Prozesse, die nicht gelebt werden, sind Alltag. Dafür kann es durchaus verschiedene Ursachen geben: einmal existiert keine Prozessdokumentation, ein anderes Mal keine ausreichende oder gar veraltete Dokumentation. Andererseits kommt es auch vor, dass alles auf dem Papier existiert, aber keine Akzeptanz bei den Mitarbeitern hat.

 

Die Arbeit wird in der Regel erledigt, allerdings nicht unbedingt im Sinne eines einheitlichen Prozesses. Jeder erreicht das vermeintliche Ziel auf einem anderen Weg und mit unterschiedlichem Erfolg.

 

Diese Abweichungen einzudämmen ist das eigentliche Ziel der beschriebenen Maßnahmen im Abschnitt Service Design. Mit Hilfe von einfach zugänglichen Auswertungen der Prozessergebnisse erhält der Verantwortliche ein Werkzeug an die Hand, um Korrekturen gezielt vornehmen und Feedback an die Prozessbeteiligten geben zu können.

 

Fazit

Dem Thema „Continual Service Improvement“ kommt bei personalintensiven Services eine besondere Bedeutung zu.

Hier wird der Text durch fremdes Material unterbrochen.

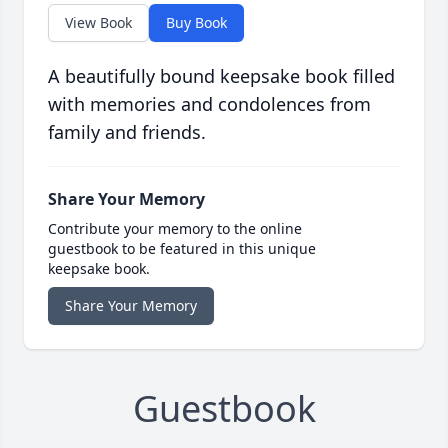
View Book
Buy Book
A beautifully bound keepsake book filled
with memories and condolences from
family and friends.
Share Your Memory
Contribute your memory to the online
guestbook to be featured in this unique
keepsake book.
Share Your Memory
Guestbook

Häufig wird diese ITIL-Disziplin zwar nickend zur Kenntnis genommen („ja klar, muss man machen“), aber die Realität sieht dann doch meistens anders aus.

 

Dies liegt sicherlich auch daran, dass im Rahmen der anderen Disziplinen nicht die notwendigen Voraussetzungen geschaffen werden, um einen kontinuierlichen Verbesserungsprozess überhaupt implementieren zu können.

 

Insbesondere das Service Design trägt dabei eine starke Verantwortung. Dort müssen die Grundlagen geschaffen werden, damit alle darauf abhängigen Disziplinen überhaupt eine Chance haben, die an sie gestellten Anforderungen erfolgreich umzusetzen.